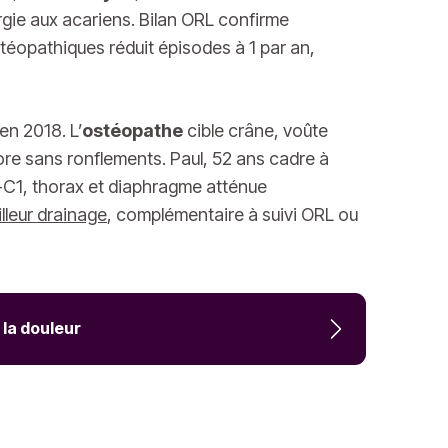
gie aux acariens. Bilan ORL confirme
stéopathiques réduit épisodes à 1 par an,
n 2018. L’
ostéopathe
cible crâne, voûte
ore sans ronflements. Paul, 52 ans cadre à
0-C1, thorax et diaphragme atténue
lleur drainage
, complémentaire à suivi ORL ou
 la douleur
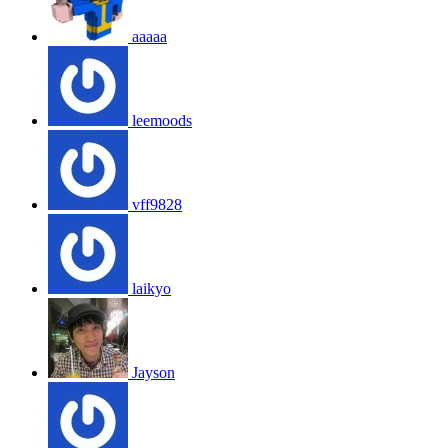
aaaaa
leemoods
vff9828
laikyo
Jayson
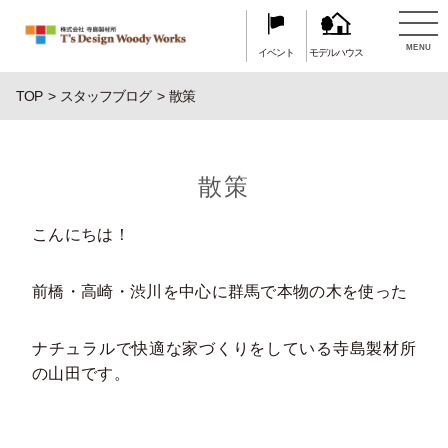
MENU
イベント
モデルハウス
TOP
スタッフブログ
散策
散策
こんにちは！
前橋・高崎・渋川を中心に群馬で本物の木を使った
ナチュラルで快適な家づくりをしている寺島製材所
の山田です。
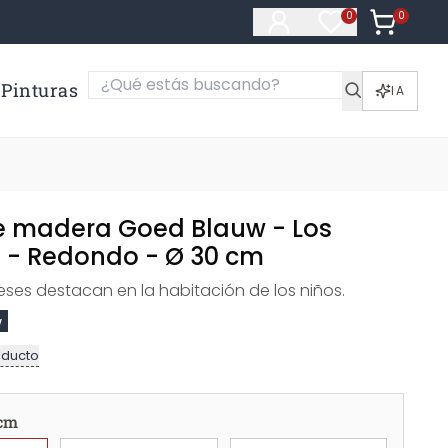
0
Artículos e
0
Artículos en fa
Pinturas
IA
 madera Goed Blauw - Los
 - Redondo - Ø 30 cm
ses destacan en la habitación de los niños.
w
oducto
 cm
========================================================================
* WHAT THE TASK ASKS
Except for the pictures, set down each line of the records exactly as it appears.

* TASK OUTPUT
gie aux acariens. Bilan ORL confirme
stéopathiques réduit épisodes à 1 par an,
n 2018. L’
ostéopathe
cible crâne, voûte
ore sans ronflements. Paul, 52 ans cadre à
0-C1, thorax et diaphragme atténue
lleur drainage
, complémentaire à suivi ORL ou
 la douleur
aaaaa
leemoods
vff9828
laikyo
Jayson
MENU
イベント
モデルハウス
TOP
スタッフブログ
散策
散策
こんにちは！
前橋・高崎・渋川を中心に群馬で本物の木を使った
ナチュラルで快適な家づくりをしている寺島製材所
の山田です。
0
Artículos e
0
Artículos en fa
Pinturas
IA
 madera Goed Blauw - Los
 - Redondo - Ø 30 cm
ses destacan en la habitación de los niños.
w
oducto
 cm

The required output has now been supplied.